Although there is little consensus regarding the merits of population screening to detect Barrett’s, the practice in most developed countries is to survey GERD patients with Barrett’s esophagus at intervals of 1–5 years, based on the hope that this will allow the detection of early cancers and thereby alter the natural history of the disease. How do we identify the small subset of Barrett’s patients who may really benefit from surveillance? In the near future, studies currently in progress are likely to identify genetic markers in initial screening biopsies that will single out from a large number of patients with Barrett’s the small subset at increased risk of progressing to cancer, thus justifying costly continued surveillance in this small subset.
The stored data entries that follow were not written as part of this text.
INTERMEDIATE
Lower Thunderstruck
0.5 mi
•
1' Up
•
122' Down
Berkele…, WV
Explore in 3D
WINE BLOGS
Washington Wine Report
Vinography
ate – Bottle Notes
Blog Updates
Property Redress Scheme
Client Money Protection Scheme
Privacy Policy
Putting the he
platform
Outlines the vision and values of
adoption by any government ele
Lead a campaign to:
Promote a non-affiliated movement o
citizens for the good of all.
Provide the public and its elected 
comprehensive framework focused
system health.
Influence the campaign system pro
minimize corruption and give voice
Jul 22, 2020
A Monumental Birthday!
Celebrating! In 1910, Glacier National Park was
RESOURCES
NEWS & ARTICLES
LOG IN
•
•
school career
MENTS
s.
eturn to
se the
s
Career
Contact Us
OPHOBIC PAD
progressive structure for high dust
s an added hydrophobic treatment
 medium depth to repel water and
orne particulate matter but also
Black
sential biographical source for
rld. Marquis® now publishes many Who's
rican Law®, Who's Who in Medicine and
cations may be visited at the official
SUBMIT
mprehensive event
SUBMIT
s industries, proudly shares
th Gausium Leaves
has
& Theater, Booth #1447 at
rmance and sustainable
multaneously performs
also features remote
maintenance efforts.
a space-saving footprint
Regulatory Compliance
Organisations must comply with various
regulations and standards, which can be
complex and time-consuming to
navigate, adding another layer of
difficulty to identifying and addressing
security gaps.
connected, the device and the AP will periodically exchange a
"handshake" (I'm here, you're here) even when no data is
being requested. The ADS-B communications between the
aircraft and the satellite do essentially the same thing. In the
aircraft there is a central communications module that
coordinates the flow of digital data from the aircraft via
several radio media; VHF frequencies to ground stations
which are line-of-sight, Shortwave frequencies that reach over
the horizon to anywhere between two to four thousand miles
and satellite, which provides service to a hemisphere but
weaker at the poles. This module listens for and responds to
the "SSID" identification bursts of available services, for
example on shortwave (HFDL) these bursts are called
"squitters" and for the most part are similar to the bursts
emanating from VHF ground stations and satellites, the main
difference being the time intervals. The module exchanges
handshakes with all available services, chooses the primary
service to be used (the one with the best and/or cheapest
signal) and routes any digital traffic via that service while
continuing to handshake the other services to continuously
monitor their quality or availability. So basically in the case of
In the absence of such information, physicians may feel under some pressure to treat patients with Barrett’s metaplasia empirically with acid suppression medications. These forces derive from small studies demonstrating a normalization of a potential surrogate endpoint, such as proliferation. While the positive studies supporting such a policy are often emphasized [19], similarly designed studies that demonstrate no effect of these interventions on proliferation and other markers (including endoscopic and histological factors) do not appear to have gained much acceptance [20]. Well-conducted, large, prospective studies utilizing as endpoints the progression of intestinal metaplasia to dysplasia or cancer are needed to definitively address whether acid inhibition, anti-cyclooxygenase drugs or other potential chemo-preventive interventions are of clinical value. Hopefully, in the future, there will be risk-stratified individualized approaches to screening, to entry into surveillance programs and possibly even to treatment, based on the demographic profile of the patient or on molecular markers in the at-risk mucosa as well as at the genomic level. These markers may also include real-time indicators of the state of the esophageal mucosa using, for example, optical coherence tomography, magnification and chromo-endoscopy.

Antisecretory Drugs

Together with implementing lifestyle modifications (whenever practicable), PPIs should be given as the drugs of choice for erosive esophagitis, achieving in clinical trials healing rates of over 80% at 4 weeks – significantly higher than rates with any other medication. Several recent publications have indicated that the optimal dose for healing moderate/severe erosive esophagitis is 40 mg of a PPI daily [21, 22, 23, 24]. The widespread use of PPIs testifies to the symptomatic benefits that they offer also in nonerosive disease. PPIs act by covalently binding to cysteine residues in H+/K+ ATPases (the proton pumps) in the membranes of the secretory canaliculi of parietal cells. Differences in the molecular structures of specific PPIs result in different cysteine residues being targeted. For example, all PPIs bind to cysteine 813, lansoprazole also binds to cysteine 321 and pantoprazole binds in addition to cysteine 822. Pharmacological studies in a variety of test systems in vitro and animal and human experimental and pharmacodynamic data indicate that the ability of pantoprazole to bind to cysteine 822 may lead to a more prolonged effect [25, 26]. Milligram for milligram, all drugs of the PPI class appear to be comparable in their clinical effects. Indeed, human studies have not revealed significant or consistent differences between PPIs with regard to clinical or endoscopic end points [27, 28]. More detailed studies involving head-to-head comparisons between the various available drugs are needed to determine whether small pharmacokinetic differences between the drugs translate into differences in clinical practice.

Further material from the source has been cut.